Quant aux frais déjà engagés en temps, en pourparlers dont vous me parlez ; j’ai ici les carnets de compte de mon grand-père. Comme vous le savez, c’était un homme juste, généreux, mais c’était aussi un homme rigoureux et précis. Je vois donc que le boulanger lui doit deux fois plus que ne lui doit le professeur, ce qui représente à peu près le quart de ce que lui doit le rebouteux. Je vous propose donc d’aller réclamer votre dû à ces messieurs. Par ailleurs, celle d’entre vous qui est proche de mon père et s’est vu offrir ce très beau collier – voir pièce jointe – peut s’estimer dédommagée par mon grand-père. Oui, la vraie sorcellerie, c’est Instagram. Quand on se prend en photo devant une vitrine de bijoutier, il faut s’assurer qu’il n’y a pas de reflet.

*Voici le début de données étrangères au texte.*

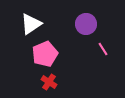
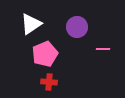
purple circle: moved 9 px left, 3 px down
pink line: rotated 56 degrees counterclockwise
red cross: rotated 28 degrees counterclockwise
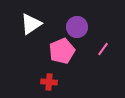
pink line: rotated 56 degrees counterclockwise
pink pentagon: moved 17 px right, 3 px up
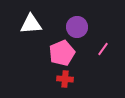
white triangle: rotated 30 degrees clockwise
pink pentagon: moved 2 px down
red cross: moved 16 px right, 3 px up
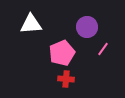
purple circle: moved 10 px right
red cross: moved 1 px right
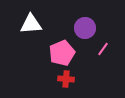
purple circle: moved 2 px left, 1 px down
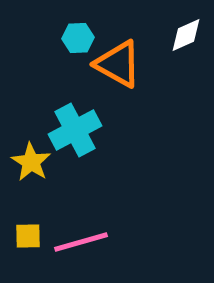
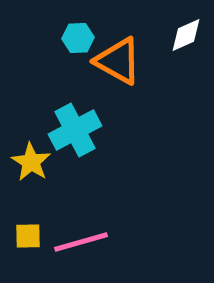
orange triangle: moved 3 px up
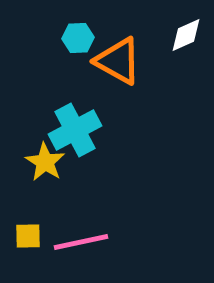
yellow star: moved 14 px right
pink line: rotated 4 degrees clockwise
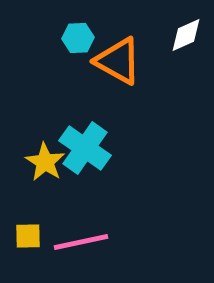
cyan cross: moved 10 px right, 18 px down; rotated 27 degrees counterclockwise
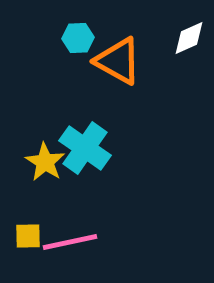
white diamond: moved 3 px right, 3 px down
pink line: moved 11 px left
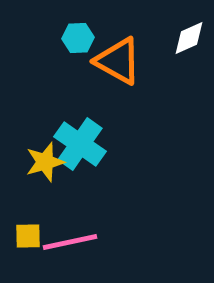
cyan cross: moved 5 px left, 4 px up
yellow star: rotated 24 degrees clockwise
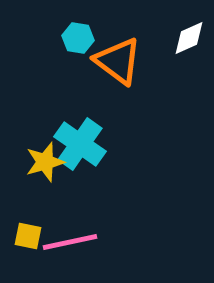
cyan hexagon: rotated 12 degrees clockwise
orange triangle: rotated 8 degrees clockwise
yellow square: rotated 12 degrees clockwise
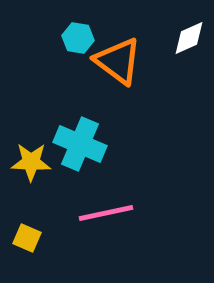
cyan cross: rotated 12 degrees counterclockwise
yellow star: moved 14 px left; rotated 18 degrees clockwise
yellow square: moved 1 px left, 2 px down; rotated 12 degrees clockwise
pink line: moved 36 px right, 29 px up
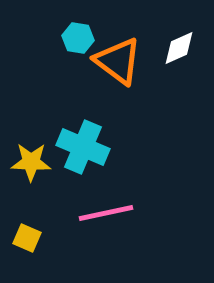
white diamond: moved 10 px left, 10 px down
cyan cross: moved 3 px right, 3 px down
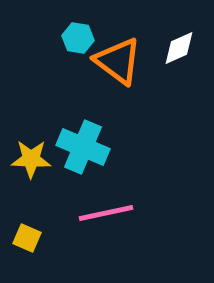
yellow star: moved 3 px up
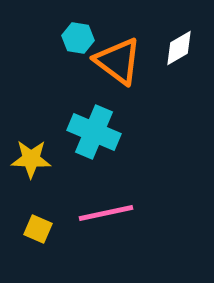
white diamond: rotated 6 degrees counterclockwise
cyan cross: moved 11 px right, 15 px up
yellow square: moved 11 px right, 9 px up
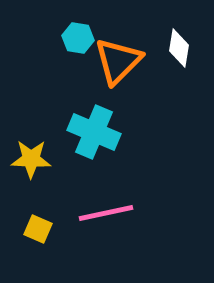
white diamond: rotated 51 degrees counterclockwise
orange triangle: rotated 38 degrees clockwise
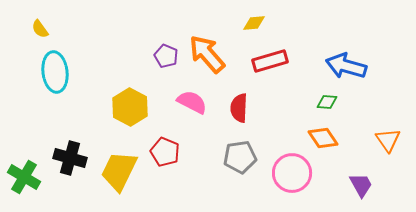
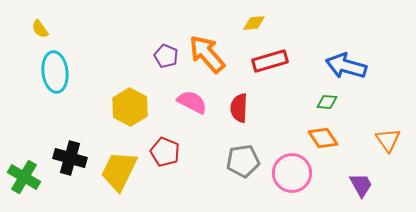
gray pentagon: moved 3 px right, 4 px down
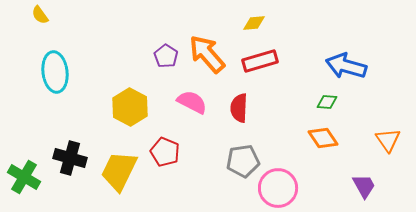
yellow semicircle: moved 14 px up
purple pentagon: rotated 10 degrees clockwise
red rectangle: moved 10 px left
pink circle: moved 14 px left, 15 px down
purple trapezoid: moved 3 px right, 1 px down
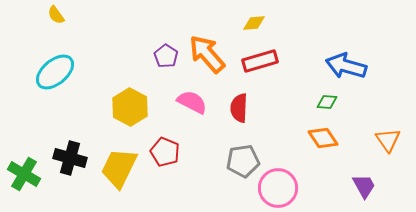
yellow semicircle: moved 16 px right
cyan ellipse: rotated 57 degrees clockwise
yellow trapezoid: moved 3 px up
green cross: moved 3 px up
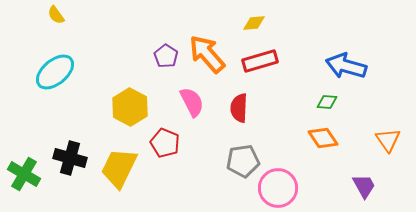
pink semicircle: rotated 36 degrees clockwise
red pentagon: moved 9 px up
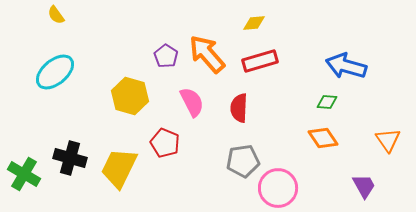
yellow hexagon: moved 11 px up; rotated 12 degrees counterclockwise
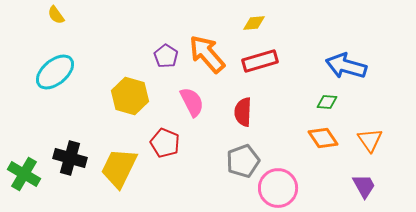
red semicircle: moved 4 px right, 4 px down
orange triangle: moved 18 px left
gray pentagon: rotated 12 degrees counterclockwise
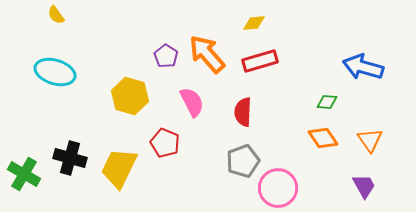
blue arrow: moved 17 px right, 1 px down
cyan ellipse: rotated 57 degrees clockwise
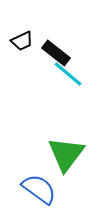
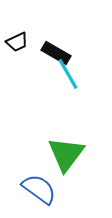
black trapezoid: moved 5 px left, 1 px down
black rectangle: rotated 8 degrees counterclockwise
cyan line: rotated 20 degrees clockwise
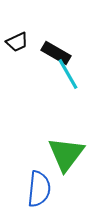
blue semicircle: rotated 60 degrees clockwise
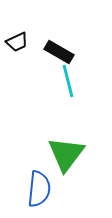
black rectangle: moved 3 px right, 1 px up
cyan line: moved 7 px down; rotated 16 degrees clockwise
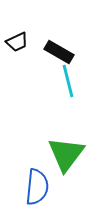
blue semicircle: moved 2 px left, 2 px up
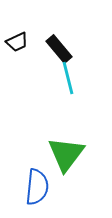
black rectangle: moved 3 px up; rotated 20 degrees clockwise
cyan line: moved 3 px up
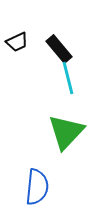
green triangle: moved 22 px up; rotated 6 degrees clockwise
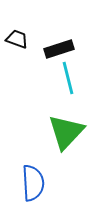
black trapezoid: moved 3 px up; rotated 135 degrees counterclockwise
black rectangle: rotated 68 degrees counterclockwise
blue semicircle: moved 4 px left, 4 px up; rotated 9 degrees counterclockwise
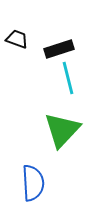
green triangle: moved 4 px left, 2 px up
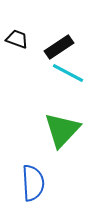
black rectangle: moved 2 px up; rotated 16 degrees counterclockwise
cyan line: moved 5 px up; rotated 48 degrees counterclockwise
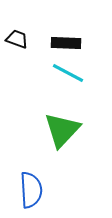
black rectangle: moved 7 px right, 4 px up; rotated 36 degrees clockwise
blue semicircle: moved 2 px left, 7 px down
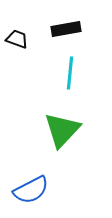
black rectangle: moved 14 px up; rotated 12 degrees counterclockwise
cyan line: moved 2 px right; rotated 68 degrees clockwise
blue semicircle: rotated 66 degrees clockwise
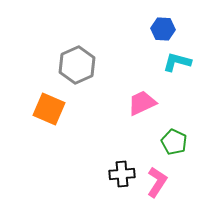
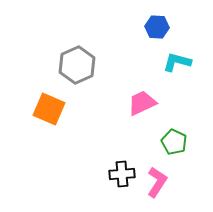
blue hexagon: moved 6 px left, 2 px up
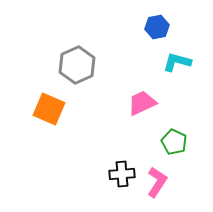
blue hexagon: rotated 15 degrees counterclockwise
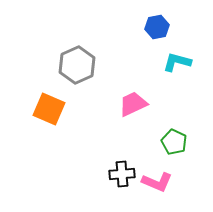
pink trapezoid: moved 9 px left, 1 px down
pink L-shape: rotated 80 degrees clockwise
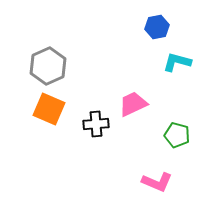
gray hexagon: moved 29 px left, 1 px down
green pentagon: moved 3 px right, 7 px up; rotated 10 degrees counterclockwise
black cross: moved 26 px left, 50 px up
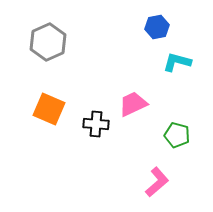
gray hexagon: moved 24 px up
black cross: rotated 10 degrees clockwise
pink L-shape: rotated 64 degrees counterclockwise
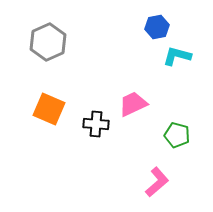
cyan L-shape: moved 6 px up
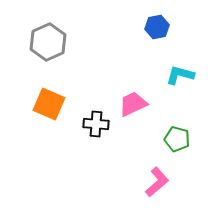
cyan L-shape: moved 3 px right, 19 px down
orange square: moved 5 px up
green pentagon: moved 4 px down
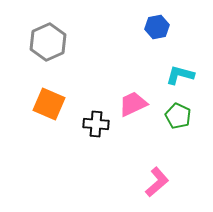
green pentagon: moved 1 px right, 23 px up; rotated 10 degrees clockwise
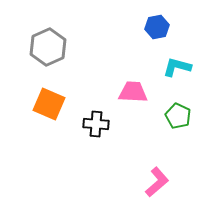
gray hexagon: moved 5 px down
cyan L-shape: moved 3 px left, 8 px up
pink trapezoid: moved 12 px up; rotated 28 degrees clockwise
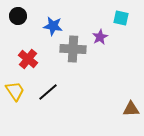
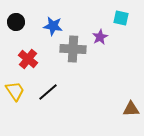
black circle: moved 2 px left, 6 px down
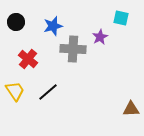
blue star: rotated 24 degrees counterclockwise
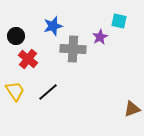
cyan square: moved 2 px left, 3 px down
black circle: moved 14 px down
brown triangle: moved 1 px right; rotated 18 degrees counterclockwise
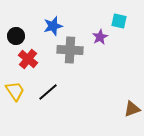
gray cross: moved 3 px left, 1 px down
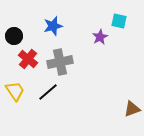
black circle: moved 2 px left
gray cross: moved 10 px left, 12 px down; rotated 15 degrees counterclockwise
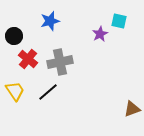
blue star: moved 3 px left, 5 px up
purple star: moved 3 px up
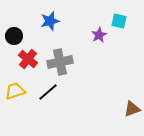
purple star: moved 1 px left, 1 px down
yellow trapezoid: rotated 75 degrees counterclockwise
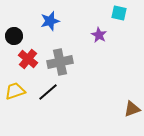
cyan square: moved 8 px up
purple star: rotated 14 degrees counterclockwise
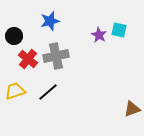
cyan square: moved 17 px down
gray cross: moved 4 px left, 6 px up
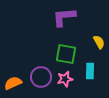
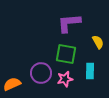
purple L-shape: moved 5 px right, 6 px down
yellow semicircle: moved 1 px left
purple circle: moved 4 px up
orange semicircle: moved 1 px left, 1 px down
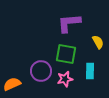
purple circle: moved 2 px up
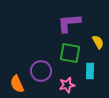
green square: moved 4 px right, 1 px up
pink star: moved 2 px right, 6 px down
orange semicircle: moved 5 px right; rotated 90 degrees counterclockwise
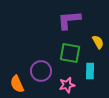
purple L-shape: moved 3 px up
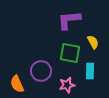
yellow semicircle: moved 5 px left
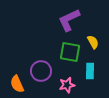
purple L-shape: rotated 20 degrees counterclockwise
green square: moved 1 px up
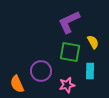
purple L-shape: moved 2 px down
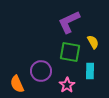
pink star: rotated 21 degrees counterclockwise
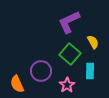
green square: moved 2 px down; rotated 30 degrees clockwise
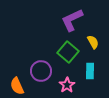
purple L-shape: moved 3 px right, 2 px up
green square: moved 2 px left, 2 px up
orange semicircle: moved 2 px down
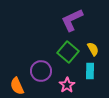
yellow semicircle: moved 7 px down
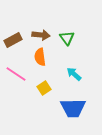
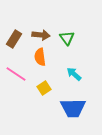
brown rectangle: moved 1 px right, 1 px up; rotated 30 degrees counterclockwise
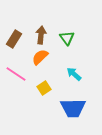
brown arrow: rotated 90 degrees counterclockwise
orange semicircle: rotated 54 degrees clockwise
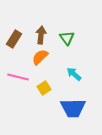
pink line: moved 2 px right, 3 px down; rotated 20 degrees counterclockwise
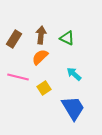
green triangle: rotated 28 degrees counterclockwise
blue trapezoid: rotated 120 degrees counterclockwise
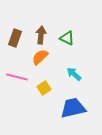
brown rectangle: moved 1 px right, 1 px up; rotated 12 degrees counterclockwise
pink line: moved 1 px left
blue trapezoid: rotated 72 degrees counterclockwise
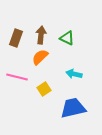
brown rectangle: moved 1 px right
cyan arrow: rotated 28 degrees counterclockwise
yellow square: moved 1 px down
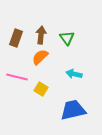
green triangle: rotated 28 degrees clockwise
yellow square: moved 3 px left; rotated 24 degrees counterclockwise
blue trapezoid: moved 2 px down
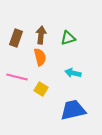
green triangle: moved 1 px right; rotated 49 degrees clockwise
orange semicircle: rotated 120 degrees clockwise
cyan arrow: moved 1 px left, 1 px up
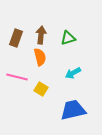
cyan arrow: rotated 42 degrees counterclockwise
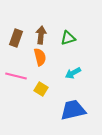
pink line: moved 1 px left, 1 px up
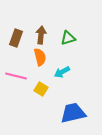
cyan arrow: moved 11 px left, 1 px up
blue trapezoid: moved 3 px down
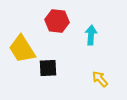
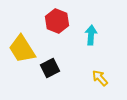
red hexagon: rotated 15 degrees clockwise
black square: moved 2 px right; rotated 24 degrees counterclockwise
yellow arrow: moved 1 px up
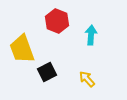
yellow trapezoid: rotated 12 degrees clockwise
black square: moved 3 px left, 4 px down
yellow arrow: moved 13 px left, 1 px down
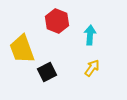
cyan arrow: moved 1 px left
yellow arrow: moved 5 px right, 11 px up; rotated 78 degrees clockwise
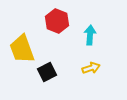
yellow arrow: moved 1 px left; rotated 36 degrees clockwise
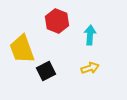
yellow arrow: moved 1 px left
black square: moved 1 px left, 1 px up
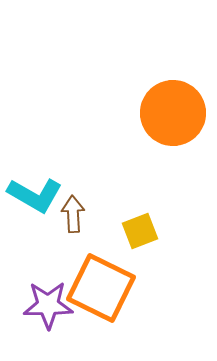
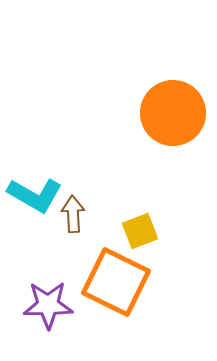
orange square: moved 15 px right, 6 px up
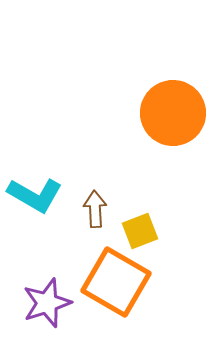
brown arrow: moved 22 px right, 5 px up
orange square: rotated 4 degrees clockwise
purple star: moved 1 px left, 2 px up; rotated 18 degrees counterclockwise
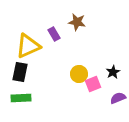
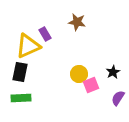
purple rectangle: moved 9 px left
pink square: moved 2 px left, 1 px down
purple semicircle: rotated 35 degrees counterclockwise
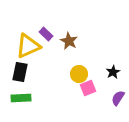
brown star: moved 8 px left, 19 px down; rotated 18 degrees clockwise
purple rectangle: moved 1 px right; rotated 16 degrees counterclockwise
pink square: moved 3 px left, 3 px down
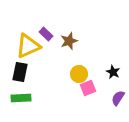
brown star: rotated 24 degrees clockwise
black star: rotated 16 degrees counterclockwise
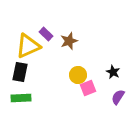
yellow circle: moved 1 px left, 1 px down
purple semicircle: moved 1 px up
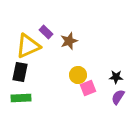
purple rectangle: moved 2 px up
black star: moved 3 px right, 5 px down; rotated 24 degrees counterclockwise
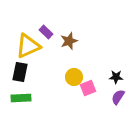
yellow circle: moved 4 px left, 2 px down
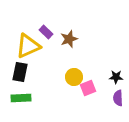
brown star: moved 2 px up
purple semicircle: moved 1 px down; rotated 35 degrees counterclockwise
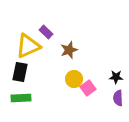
brown star: moved 11 px down
yellow circle: moved 2 px down
pink square: rotated 14 degrees counterclockwise
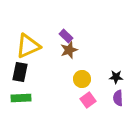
purple rectangle: moved 20 px right, 4 px down
yellow circle: moved 8 px right
pink square: moved 12 px down
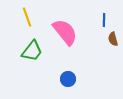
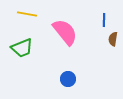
yellow line: moved 3 px up; rotated 60 degrees counterclockwise
brown semicircle: rotated 24 degrees clockwise
green trapezoid: moved 10 px left, 3 px up; rotated 30 degrees clockwise
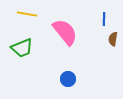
blue line: moved 1 px up
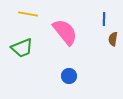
yellow line: moved 1 px right
blue circle: moved 1 px right, 3 px up
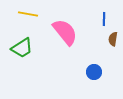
green trapezoid: rotated 10 degrees counterclockwise
blue circle: moved 25 px right, 4 px up
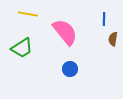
blue circle: moved 24 px left, 3 px up
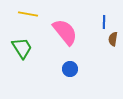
blue line: moved 3 px down
green trapezoid: rotated 90 degrees counterclockwise
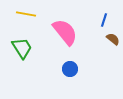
yellow line: moved 2 px left
blue line: moved 2 px up; rotated 16 degrees clockwise
brown semicircle: rotated 120 degrees clockwise
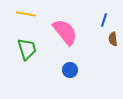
brown semicircle: rotated 136 degrees counterclockwise
green trapezoid: moved 5 px right, 1 px down; rotated 15 degrees clockwise
blue circle: moved 1 px down
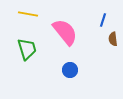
yellow line: moved 2 px right
blue line: moved 1 px left
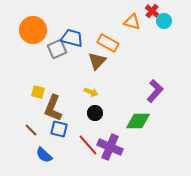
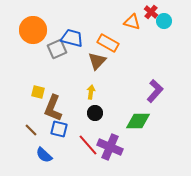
red cross: moved 1 px left, 1 px down
yellow arrow: rotated 104 degrees counterclockwise
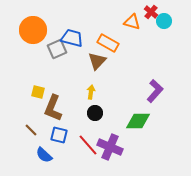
blue square: moved 6 px down
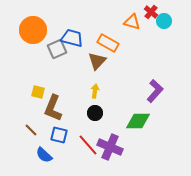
yellow arrow: moved 4 px right, 1 px up
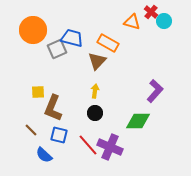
yellow square: rotated 16 degrees counterclockwise
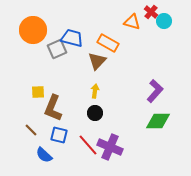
green diamond: moved 20 px right
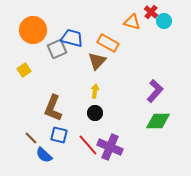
yellow square: moved 14 px left, 22 px up; rotated 32 degrees counterclockwise
brown line: moved 8 px down
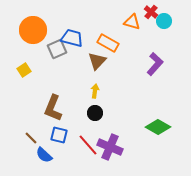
purple L-shape: moved 27 px up
green diamond: moved 6 px down; rotated 30 degrees clockwise
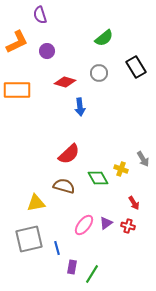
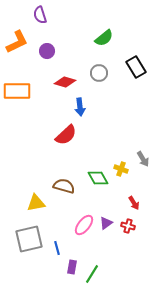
orange rectangle: moved 1 px down
red semicircle: moved 3 px left, 19 px up
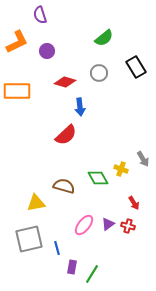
purple triangle: moved 2 px right, 1 px down
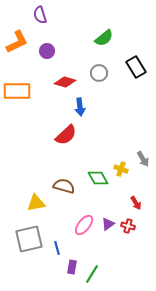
red arrow: moved 2 px right
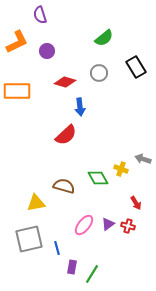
gray arrow: rotated 140 degrees clockwise
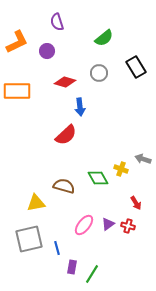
purple semicircle: moved 17 px right, 7 px down
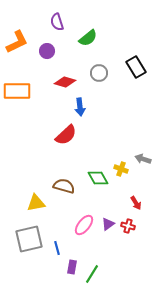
green semicircle: moved 16 px left
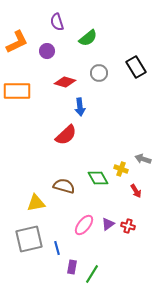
red arrow: moved 12 px up
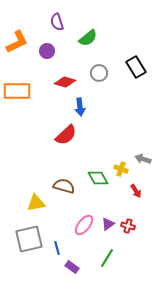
purple rectangle: rotated 64 degrees counterclockwise
green line: moved 15 px right, 16 px up
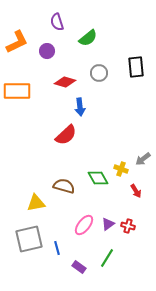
black rectangle: rotated 25 degrees clockwise
gray arrow: rotated 56 degrees counterclockwise
purple rectangle: moved 7 px right
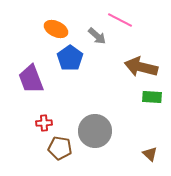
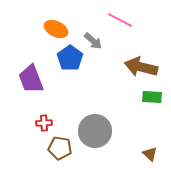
gray arrow: moved 4 px left, 5 px down
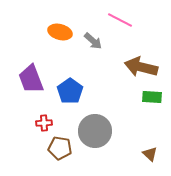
orange ellipse: moved 4 px right, 3 px down; rotated 10 degrees counterclockwise
blue pentagon: moved 33 px down
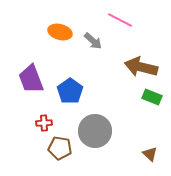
green rectangle: rotated 18 degrees clockwise
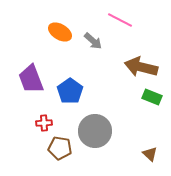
orange ellipse: rotated 15 degrees clockwise
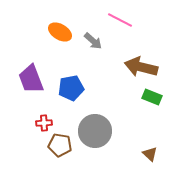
blue pentagon: moved 1 px right, 3 px up; rotated 25 degrees clockwise
brown pentagon: moved 3 px up
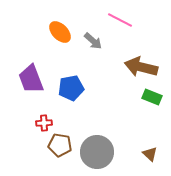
orange ellipse: rotated 15 degrees clockwise
gray circle: moved 2 px right, 21 px down
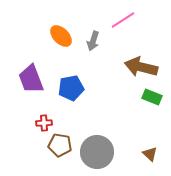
pink line: moved 3 px right; rotated 60 degrees counterclockwise
orange ellipse: moved 1 px right, 4 px down
gray arrow: rotated 66 degrees clockwise
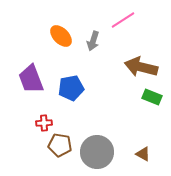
brown triangle: moved 7 px left; rotated 14 degrees counterclockwise
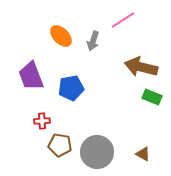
purple trapezoid: moved 3 px up
red cross: moved 2 px left, 2 px up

Mes tantes bien-aimées, je vous remercie infiniment de vos bons soins qui m’ont accompagnée toutes ces années. Et, si vous réclamez également au garagiste et au tailleur les sommes dues à mon grand-père, vous pourrez vivre paisiblement encore de longues années, sans plus avoir à vous soucier de l’avenir des autres. Ainsi, vous n’aurez pas fait tout cela pour pas un rond.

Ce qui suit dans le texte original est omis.